Emotionally struck by the Parkland school shooting, Mariem wanted to do something. After two trimesters, Mariem-along with ATCS sophomores Audrey Kim, Teva Alon, Melissa Ozcan, and senior interns Max Hayashi (ATCS) and Marek Chmielewski (ABF)-may have just created the very thing this country needs to prevent school shootings from happening again: a sentinel robot. It rests in Mr. Nodarse’s room, ready for action. Mr. Nodarse noted, “The robot was not made to stop the shooter but at least to occupy him. We need something that has a presence.”

At the beginning of her sophomore year, Mariem began playing with ideas: A ball launcher? A taser? We need to confront the intruder… but who would be willing to do that? We don’t want anyone to get hurt… Do we use AI? Wifi? Tether control?
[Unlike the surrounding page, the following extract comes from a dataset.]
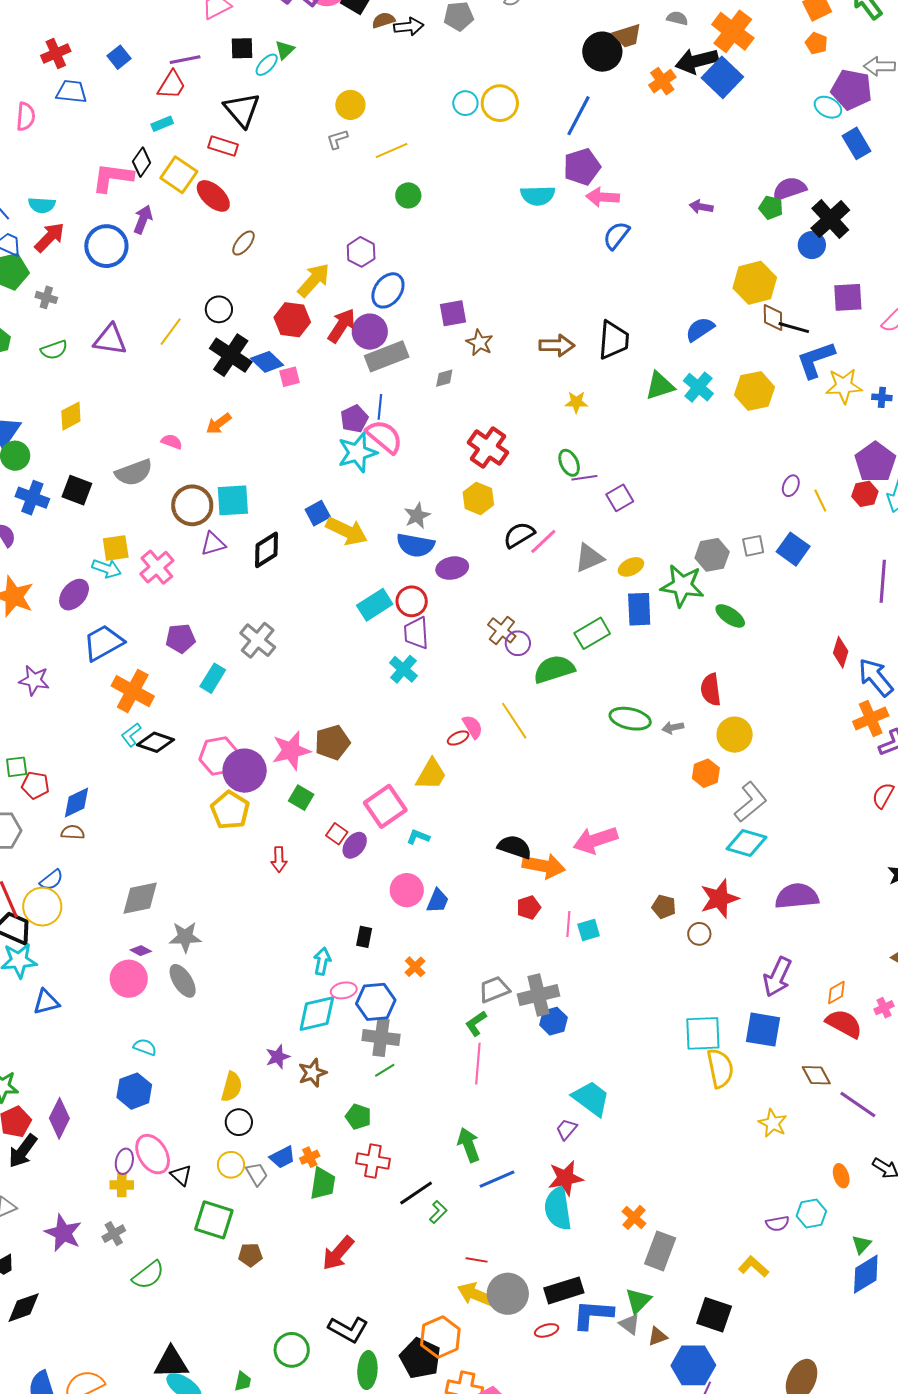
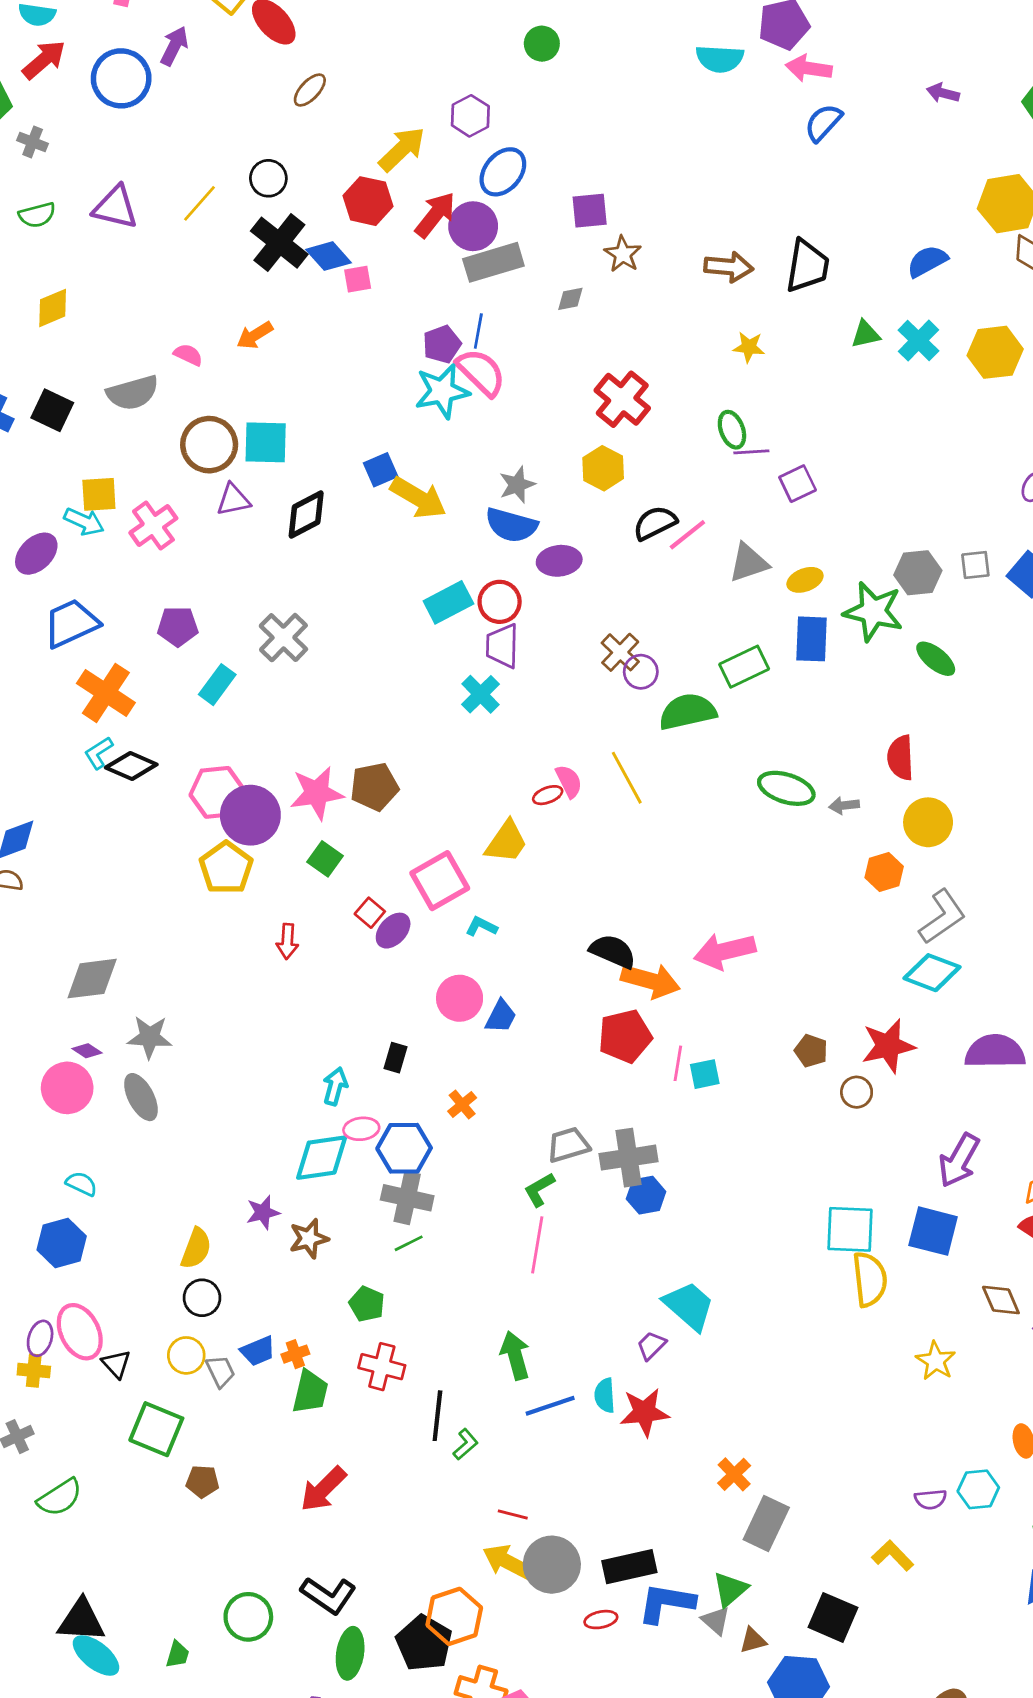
green triangle: (660, 386) -> (866, 334), size x0.7
red pentagon: (529, 908) -> (625, 1036), size x1.6
black line: (416, 1193) -> (437, 1416), turned -54
cyan semicircle: (558, 1208) -> (605, 1395), moved, size x0.6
Working with Mr. Nodarse, the ACTS girls decided to make a robot controlled by wifi. 11 years ago in 2008, a group of students in ATCS had actually made a robot controlled by wifi, but electronics were quite antiquated at the time, preventing the robot from executing complex tasks.

The project began with a salvaged wheelchair. BCA was fortunate enough to receive it. Mariem spent the first trimester of this year stripping down the wheelchair to is basic elements. She spent a lot of time putting the wheelchair together (into the form blueprinted), making hardware adjustments, and preparing the three built-in tasers that would be part of the completed robot.

Second trimester, Teva Alon joined the team and began working on the software interface. Thanks to Teva, it was possible to dial into and drive the robot through a cell phone application. The remote control system on the cell phone was eventually moved to a table remote control. The robot, when completed would be used by police officers, not students, teachers, nor administrators, so it would not be practical to have the robot’s control system on a personal cell phone.

Melissa Ozcan soon joined the effort and started to set up the mechanical systems of the robot. Audrey Kim then began developing the hardware interface between the wheelchair 

and the microcontrollers (in layman’s terms, the remote control) using Raspberry Pi and Arduino. Senior Wednesday interns Max  and Marek  assisted with the electronics of the wheelchair that enable it to go forward, backward, make left and right turns, and go into reverse mode.

The robot itself can be understood in 4 tiers. Tier 1 is the driving system. This system controls the movement of the wheels. Tier 2 features “shield mode,” which can be used to forcefully push someone. Tier 3 is “ram mode.” Tier 4 is “taser mode,” which utilizes the 3 red tasers of the wheelchair to attack an intruder anywhere from the lower body (i.e. the legs) to the upper body (i.e. the stomach).

Despite how incredible the robot already is, Mr. Nodarse notes that there are certainly improvements to be made. His team plans on creating a claw for the wheelchair such that it can open and close doors (currently, the robot can only move through hallways). They also plan on creating a system that would allow the robot to move up and down stairs.  

The robot itself is an impressive sight, but its statement is most important. Mr. Nodarse shared: “It was a lot of work, a lot of hours, and quite honestly, it is a huge project that should have taken two years. Nonetheless, this project shows what a small research program with just a handful of high school students can do. It was extraordinary six students interacting together to accomplish a single goal. We just used recycled electronic equipment… what could a reputable robotic company that possesses unlimited 

resources do? Perhaps the federal government can put money aside in the education budget to put robots like this one in all schools in America. That way, it will be like having the police with us at all times of the school day, every day.” Thus the robot isn’t just a remarkable piece of technology; it was created with meaning. Mr. Nodarse said, “The story here is of students being proactive and seeing the Parkland incident and what it created. They sensed the insecurity, the fear building in both students and parents asking, ‘When is it going to be my turn?’ ‘When will this happen to us?’ They took action. If these are students and they can make something as remarkable as this, we should be asking ourselves what the government can do to reproduce this project for all of the schools in the country and protect its students.”